Каждым нажатием я ломаю ей ребро. Мне самому страшно, но я точно знаю, что без этого она умрет. Руби удается попасть иглой ей в вену, хотя и забрызгавшись кровью. Снова появляется медсестра, закрепляет на груди миссис Сингх присоски кардиографа, а Руби надевает ей маску и начинает качать кислородный баллон, подавая воздух в легкие. Я вижу, как грудь старушки поднимается и опадает, когда Руби сжимает его. К этому моменту все ребра уже сломаны, и хруста больше не слышно. Я продолжаю жать на грудину, различая лишь звук собственного сердца, отдающийся в ушах, и шум из-за штор, где рыдают родные пациентки, пока медсестра пытается их увести.
Я все жму и жму, не обращая внимания на пот, стекающий по лицу. Такое ощущение, будто я пытаюсь ее задушить.
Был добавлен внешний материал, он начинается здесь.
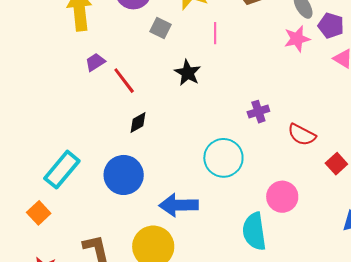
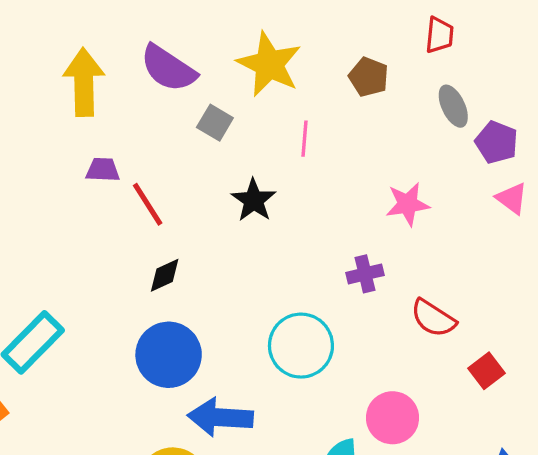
pink star: (297, 39) -> (408, 204), moved
purple trapezoid: (95, 62) -> (103, 170), turned 30
blue circle: (124, 175) -> (169, 355), moved

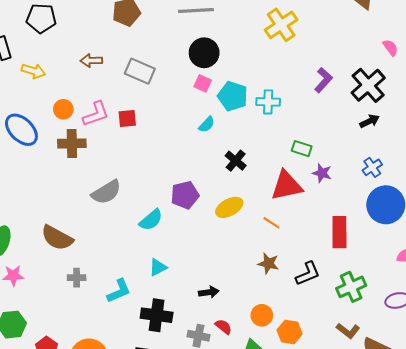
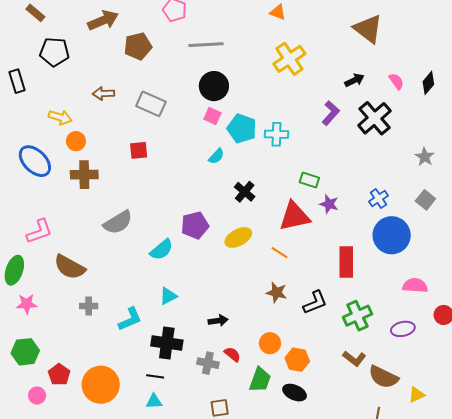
yellow arrow: (34, 71) -> (60, 117), moved
pink L-shape: (96, 114) -> (39, 231), moved
black arrow: (369, 121) -> (354, 80), moved

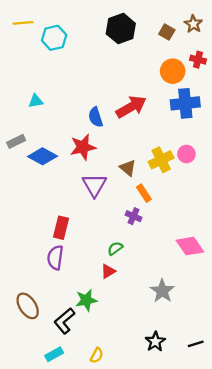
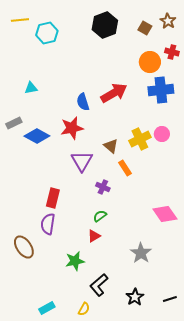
purple cross: (133, 216) -> (103, 187), moved
brown ellipse: (28, 306) -> (24, 247), moved
black L-shape: (64, 321) -> (99, 285), moved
На секунду мы прерываемся. Включается сердечный монитор. Активность сердца отсутствует, а это значит, что мы не сможем его запустить без помощи электрошока.
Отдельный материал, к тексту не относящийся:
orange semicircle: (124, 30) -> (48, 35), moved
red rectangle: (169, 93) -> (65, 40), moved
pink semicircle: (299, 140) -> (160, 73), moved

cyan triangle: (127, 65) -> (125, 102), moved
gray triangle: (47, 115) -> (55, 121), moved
– Асистолия! – кричит Руби, – вводите адреналин!
Показания монитора не меняются, поэтому мы продолжаем. Медсестра прибегает сказать, что реанимационная бригада (группа врачей, занимающихся подобными ситуациями) в соседнем корпусе занята другим пациентом с остановкой сердца. У меня начинается паника. Что нам теперь делать? Руби смотрит мне в глаза.
– Все в порядке, Макс, мы справимся. У тебя отлично получается. Продолжай!
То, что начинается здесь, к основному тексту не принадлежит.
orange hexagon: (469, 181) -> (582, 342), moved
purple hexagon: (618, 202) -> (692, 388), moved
Мы трудимся в четыре руки еще 10 минут, пока не прибегает запыхавшийся анестезиолог.
– Вас только двое? – спрашивает он, подбегая к кровати. – Не останавливайтесь!
Скомандовав так, анестезиолог начинает вводить еще лекарства. По-прежнему ничего. Появляются остальные доктора из реанимационной бригады. Проходит еще 5 минут, и анестезиолог отступает в сторону.
– Думаю, продолжать не имеет смысла. Возражений нет?
Мы с Руби глядим друг на друга и останавливаемся. Отходим от кровати и идем мимо семьи миссис Сингх, низко склонив головы, пока анестезиолог сообщает им, что она умерла.
После работы мы решаем пойти выпить. Молча сидим в баре. Все случилось так внезапно: спешка, приток адреналина, а теперь неизбежный спад. Я могу вспомнить каждое мгновение словно в замедленной съемке. Мы все делали правильно. Использовали все средства, какие могли. Однако это почему-то не утешает. Хруст ее ребер до сих пор отдается у меня в ушах. Ладони ощущают грудину, на которую я давил, понимая, что так надо, иначе она умрет. Но она все равно умерла. Пока мы сидим здесь, дома рыдает ее семья. В этой ситуации не было ничего захватывающего, ничего героического. Как жестоко, как непоправимо! Мы с Руби молчим, оба зная, что думает другой. Нам хочется плакать, но мы понимаем, что это глупо: то, что случилось сегодня, произойдет еще не раз, мы увидим вещи еще хуже и ситуации еще тяжелей. Прикончив свои бокалы, мы под руку в полной тишине идем домой.
Четверг, 20 ноября
Сегодня Льюис вышел с нами покурить за корпус радиологии.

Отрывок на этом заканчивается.